[Data items]

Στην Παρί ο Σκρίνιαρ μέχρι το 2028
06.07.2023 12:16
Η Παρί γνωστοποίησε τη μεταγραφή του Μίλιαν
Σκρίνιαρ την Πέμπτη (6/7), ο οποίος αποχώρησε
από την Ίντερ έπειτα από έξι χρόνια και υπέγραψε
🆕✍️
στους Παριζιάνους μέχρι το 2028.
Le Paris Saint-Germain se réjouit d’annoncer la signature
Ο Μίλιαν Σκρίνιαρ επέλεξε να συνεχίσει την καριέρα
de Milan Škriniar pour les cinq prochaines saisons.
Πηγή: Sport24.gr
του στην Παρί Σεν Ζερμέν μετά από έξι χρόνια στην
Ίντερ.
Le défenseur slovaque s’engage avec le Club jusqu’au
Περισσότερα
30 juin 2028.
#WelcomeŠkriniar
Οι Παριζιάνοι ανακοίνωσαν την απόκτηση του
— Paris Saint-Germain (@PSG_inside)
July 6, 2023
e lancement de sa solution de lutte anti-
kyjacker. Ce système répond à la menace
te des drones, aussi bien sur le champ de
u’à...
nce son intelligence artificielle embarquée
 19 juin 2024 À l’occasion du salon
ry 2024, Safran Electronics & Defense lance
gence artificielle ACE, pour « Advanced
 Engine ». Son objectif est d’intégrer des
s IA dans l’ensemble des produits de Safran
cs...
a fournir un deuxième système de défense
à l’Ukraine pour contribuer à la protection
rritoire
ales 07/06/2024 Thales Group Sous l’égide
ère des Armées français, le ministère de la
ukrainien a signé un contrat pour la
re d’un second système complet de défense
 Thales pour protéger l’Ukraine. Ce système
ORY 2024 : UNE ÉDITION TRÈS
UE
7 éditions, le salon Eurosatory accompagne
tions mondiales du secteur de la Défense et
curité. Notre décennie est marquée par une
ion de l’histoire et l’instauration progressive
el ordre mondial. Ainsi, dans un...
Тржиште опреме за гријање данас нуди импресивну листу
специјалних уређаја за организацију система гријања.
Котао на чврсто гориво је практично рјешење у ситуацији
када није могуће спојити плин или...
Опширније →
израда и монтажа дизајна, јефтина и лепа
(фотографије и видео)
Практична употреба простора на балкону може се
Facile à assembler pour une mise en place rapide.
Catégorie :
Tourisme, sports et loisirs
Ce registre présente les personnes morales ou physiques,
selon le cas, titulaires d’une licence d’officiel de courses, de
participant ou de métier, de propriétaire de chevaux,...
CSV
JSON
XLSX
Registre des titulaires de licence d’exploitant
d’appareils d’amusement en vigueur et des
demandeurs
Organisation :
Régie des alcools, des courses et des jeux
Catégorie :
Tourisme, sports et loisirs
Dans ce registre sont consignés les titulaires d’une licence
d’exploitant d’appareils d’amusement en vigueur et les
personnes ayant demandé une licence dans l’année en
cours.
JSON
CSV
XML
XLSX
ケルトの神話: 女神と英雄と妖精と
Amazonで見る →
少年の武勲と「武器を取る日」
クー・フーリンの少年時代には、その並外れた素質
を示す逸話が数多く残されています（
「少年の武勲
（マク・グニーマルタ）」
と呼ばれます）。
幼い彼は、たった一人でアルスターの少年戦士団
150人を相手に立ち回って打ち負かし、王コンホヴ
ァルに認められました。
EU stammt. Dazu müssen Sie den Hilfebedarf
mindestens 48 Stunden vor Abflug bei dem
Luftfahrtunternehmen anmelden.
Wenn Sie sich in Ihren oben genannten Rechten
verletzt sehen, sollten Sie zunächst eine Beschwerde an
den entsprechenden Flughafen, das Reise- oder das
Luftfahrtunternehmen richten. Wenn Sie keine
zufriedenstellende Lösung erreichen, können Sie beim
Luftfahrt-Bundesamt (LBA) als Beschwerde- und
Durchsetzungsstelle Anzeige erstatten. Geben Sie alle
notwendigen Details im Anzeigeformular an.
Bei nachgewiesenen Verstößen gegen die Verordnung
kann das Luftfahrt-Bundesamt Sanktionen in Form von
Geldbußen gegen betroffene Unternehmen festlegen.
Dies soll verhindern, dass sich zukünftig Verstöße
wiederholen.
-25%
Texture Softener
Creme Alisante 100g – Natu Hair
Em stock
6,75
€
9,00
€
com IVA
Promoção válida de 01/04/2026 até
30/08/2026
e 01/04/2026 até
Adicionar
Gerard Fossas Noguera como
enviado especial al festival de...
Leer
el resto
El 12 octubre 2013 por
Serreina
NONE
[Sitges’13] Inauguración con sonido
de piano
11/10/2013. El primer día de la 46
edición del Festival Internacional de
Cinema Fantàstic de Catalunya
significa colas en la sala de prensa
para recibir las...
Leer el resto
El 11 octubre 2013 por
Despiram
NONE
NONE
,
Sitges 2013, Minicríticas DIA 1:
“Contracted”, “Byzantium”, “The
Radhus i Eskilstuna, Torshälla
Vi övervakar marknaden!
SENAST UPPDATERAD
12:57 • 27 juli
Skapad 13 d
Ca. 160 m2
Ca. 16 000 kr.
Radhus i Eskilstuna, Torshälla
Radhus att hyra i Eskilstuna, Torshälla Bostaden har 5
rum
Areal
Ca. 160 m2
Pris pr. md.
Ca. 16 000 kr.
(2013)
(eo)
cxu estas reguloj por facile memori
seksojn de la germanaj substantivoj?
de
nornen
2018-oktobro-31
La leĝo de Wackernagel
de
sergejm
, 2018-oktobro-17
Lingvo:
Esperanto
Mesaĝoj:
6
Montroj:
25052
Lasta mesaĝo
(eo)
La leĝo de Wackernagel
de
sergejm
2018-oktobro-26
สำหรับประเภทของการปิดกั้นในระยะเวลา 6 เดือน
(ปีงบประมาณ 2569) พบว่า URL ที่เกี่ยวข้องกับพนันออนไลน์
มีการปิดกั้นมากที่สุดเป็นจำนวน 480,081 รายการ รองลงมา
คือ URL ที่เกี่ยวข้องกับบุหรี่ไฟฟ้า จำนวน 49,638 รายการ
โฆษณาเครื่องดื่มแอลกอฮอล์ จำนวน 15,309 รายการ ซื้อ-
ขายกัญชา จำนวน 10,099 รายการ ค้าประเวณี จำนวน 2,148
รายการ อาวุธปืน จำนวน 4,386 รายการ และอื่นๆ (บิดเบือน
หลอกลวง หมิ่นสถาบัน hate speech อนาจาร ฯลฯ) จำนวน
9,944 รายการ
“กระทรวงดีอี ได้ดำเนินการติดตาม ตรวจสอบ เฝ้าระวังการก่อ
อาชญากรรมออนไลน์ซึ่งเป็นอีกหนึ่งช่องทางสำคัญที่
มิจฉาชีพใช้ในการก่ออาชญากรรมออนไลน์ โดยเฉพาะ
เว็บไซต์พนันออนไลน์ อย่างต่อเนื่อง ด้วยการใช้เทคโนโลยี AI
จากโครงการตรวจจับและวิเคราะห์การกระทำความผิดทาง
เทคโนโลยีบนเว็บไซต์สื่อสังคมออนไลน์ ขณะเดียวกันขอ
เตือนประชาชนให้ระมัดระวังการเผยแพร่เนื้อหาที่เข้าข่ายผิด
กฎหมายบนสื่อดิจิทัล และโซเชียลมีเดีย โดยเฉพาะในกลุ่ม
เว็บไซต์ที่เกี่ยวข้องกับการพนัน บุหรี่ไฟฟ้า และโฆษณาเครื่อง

**TASK PROMPT**
Transcribe each record shown above, exactly.

**COMPLETED EXERCISE**
Στην Παρί ο Σκρίνιαρ μέχρι το 2028
06.07.2023 12:16
Η Παρί γνωστοποίησε τη μεταγραφή του Μίλιαν
Σκρίνιαρ την Πέμπτη (6/7), ο οποίος αποχώρησε
από την Ίντερ έπειτα από έξι χρόνια και υπέγραψε
🆕✍️
στους Παριζιάνους μέχρι το 2028.
Le Paris Saint-Germain se réjouit d’annoncer la signature
Ο Μίλιαν Σκρίνιαρ επέλεξε να συνεχίσει την καριέρα
de Milan Škriniar pour les cinq prochaines saisons.
Πηγή: Sport24.gr
του στην Παρί Σεν Ζερμέν μετά από έξι χρόνια στην
Ίντερ.
Le défenseur slovaque s’engage avec le Club jusqu’au
Περισσότερα
30 juin 2028.
#WelcomeŠkriniar
Οι Παριζιάνοι ανακοίνωσαν την απόκτηση του
— Paris Saint-Germain (@PSG_inside)
July 6, 2023
e lancement de sa solution de lutte anti-
kyjacker. Ce système répond à la menace
te des drones, aussi bien sur le champ de
u’à...
nce son intelligence artificielle embarquée
 19 juin 2024 À l’occasion du salon
ry 2024, Safran Electronics & Defense lance
gence artificielle ACE, pour « Advanced
 Engine ». Son objectif est d’intégrer des
s IA dans l’ensemble des produits de Safran
cs...
a fournir un deuxième système de défense
à l’Ukraine pour contribuer à la protection
rritoire
ales 07/06/2024 Thales Group Sous l’égide
ère des Armées français, le ministère de la
ukrainien a signé un contrat pour la
re d’un second système complet de défense
 Thales pour protéger l’Ukraine. Ce système
ORY 2024 : UNE ÉDITION TRÈS
UE
7 éditions, le salon Eurosatory accompagne
tions mondiales du secteur de la Défense et
curité. Notre décennie est marquée par une
ion de l’histoire et l’instauration progressive
el ordre mondial. Ainsi, dans un...
Тржиште опреме за гријање данас нуди импресивну листу
специјалних уређаја за организацију система гријања.
Котао на чврсто гориво је практично рјешење у ситуацији
када није могуће спојити плин или...
Опширније →
израда и монтажа дизајна, јефтина и лепа
(фотографије и видео)
Практична употреба простора на балкону може се
Facile à assembler pour une mise en place rapide.
Catégorie :
Tourisme, sports et loisirs
Ce registre présente les personnes morales ou physiques,
selon le cas, titulaires d’une licence d’officiel de courses, de
participant ou de métier, de propriétaire de chevaux,...
CSV
JSON
XLSX
Registre des titulaires de licence d’exploitant
d’appareils d’amusement en vigueur et des
demandeurs
Organisation :
Régie des alcools, des courses et des jeux
Catégorie :
Tourisme, sports et loisirs
Dans ce registre sont consignés les titulaires d’une licence
d’exploitant d’appareils d’amusement en vigueur et les
personnes ayant demandé une licence dans l’année en
cours.
JSON
CSV
XML
XLSX
ケルトの神話: 女神と英雄と妖精と
Amazonで見る →
少年の武勲と「武器を取る日」
クー・フーリンの少年時代には、その並外れた素質
を示す逸話が数多く残されています（
「少年の武勲
（マク・グニーマルタ）」
と呼ばれます）。
幼い彼は、たった一人でアルスターの少年戦士団
150人を相手に立ち回って打ち負かし、王コンホヴ
ァルに認められました。
EU stammt. Dazu müssen Sie den Hilfebedarf
mindestens 48 Stunden vor Abflug bei dem
Luftfahrtunternehmen anmelden.
Wenn Sie sich in Ihren oben genannten Rechten
verletzt sehen, sollten Sie zunächst eine Beschwerde an
den entsprechenden Flughafen, das Reise- oder das
Luftfahrtunternehmen richten. Wenn Sie keine
zufriedenstellende Lösung erreichen, können Sie beim
Luftfahrt-Bundesamt (LBA) als Beschwerde- und
Durchsetzungsstelle Anzeige erstatten. Geben Sie alle
notwendigen Details im Anzeigeformular an.
Bei nachgewiesenen Verstößen gegen die Verordnung
kann das Luftfahrt-Bundesamt Sanktionen in Form von
Geldbußen gegen betroffene Unternehmen festlegen.
Dies soll verhindern, dass sich zukünftig Verstöße
wiederholen.
-25%
Texture Softener
Creme Alisante 100g – Natu Hair
Em stock
6,75
€
9,00
€
com IVA
Promoção válida de 01/04/2026 até
30/08/2026
e 01/04/2026 até
Adicionar
Gerard Fossas Noguera como
enviado especial al festival de...
Leer
el resto
El 12 octubre 2013 por
Serreina
NONE
[Sitges’13] Inauguración con sonido
de piano
11/10/2013. El primer día de la 46
edición del Festival Internacional de
Cinema Fantàstic de Catalunya
significa colas en la sala de prensa
para recibir las...
Leer el resto
El 11 octubre 2013 por
Despiram
NONE
NONE
,
Sitges 2013, Minicríticas DIA 1:
“Contracted”, “Byzantium”, “The
Radhus i Eskilstuna, Torshälla
Vi övervakar marknaden!
SENAST UPPDATERAD
12:57 • 27 juli
Skapad 13 d
Ca. 160 m2
Ca. 16 000 kr.
Radhus i Eskilstuna, Torshälla
Radhus att hyra i Eskilstuna, Torshälla Bostaden har 5
rum
Areal
Ca. 160 m2
Pris pr. md.
Ca. 16 000 kr.
(2013)
(eo)
cxu estas reguloj por facile memori
seksojn de la germanaj substantivoj?
de
nornen
2018-oktobro-31
La leĝo de Wackernagel
de
sergejm
, 2018-oktobro-17
Lingvo:
Esperanto
Mesaĝoj:
6
Montroj:
25052
Lasta mesaĝo
(eo)
La leĝo de Wackernagel
de
sergejm
2018-oktobro-26
สำหรับประเภทของการปิดกั้นในระยะเวลา 6 เดือน
(ปีงบประมาณ 2569) พบว่า URL ที่เกี่ยวข้องกับพนันออนไลน์
มีการปิดกั้นมากที่สุดเป็นจำนวน 480,081 รายการ รองลงมา
คือ URL ที่เกี่ยวข้องกับบุหรี่ไฟฟ้า จำนวน 49,638 รายการ
โฆษณาเครื่องดื่มแอลกอฮอล์ จำนวน 15,309 รายการ ซื้อ-
ขายกัญชา จำนวน 10,099 รายการ ค้าประเวณี จำนวน 2,148
รายการ อาวุธปืน จำนวน 4,386 รายการ และอื่นๆ (บิดเบือน
หลอกลวง หมิ่นสถาบัน hate speech อนาจาร ฯลฯ) จำนวน
9,944 รายการ
“กระทรวงดีอี ได้ดำเนินการติดตาม ตรวจสอบ เฝ้าระวังการก่อ
อาชญากรรมออนไลน์ซึ่งเป็นอีกหนึ่งช่องทางสำคัญที่
มิจฉาชีพใช้ในการก่ออาชญากรรมออนไลน์ โดยเฉพาะ
เว็บไซต์พนันออนไลน์ อย่างต่อเนื่อง ด้วยการใช้เทคโนโลยี AI
จากโครงการตรวจจับและวิเคราะห์การกระทำความผิดทาง
เทคโนโลยีบนเว็บไซต์สื่อสังคมออนไลน์ ขณะเดียวกันขอ
เตือนประชาชนให้ระมัดระวังการเผยแพร่เนื้อหาที่เข้าข่ายผิด
กฎหมายบนสื่อดิจิทัล และโซเชียลมีเดีย โดยเฉพาะในกลุ่ม
เว็บไซต์ที่เกี่ยวข้องกับการพนัน บุหรี่ไฟฟ้า และโฆษณาเครื่อง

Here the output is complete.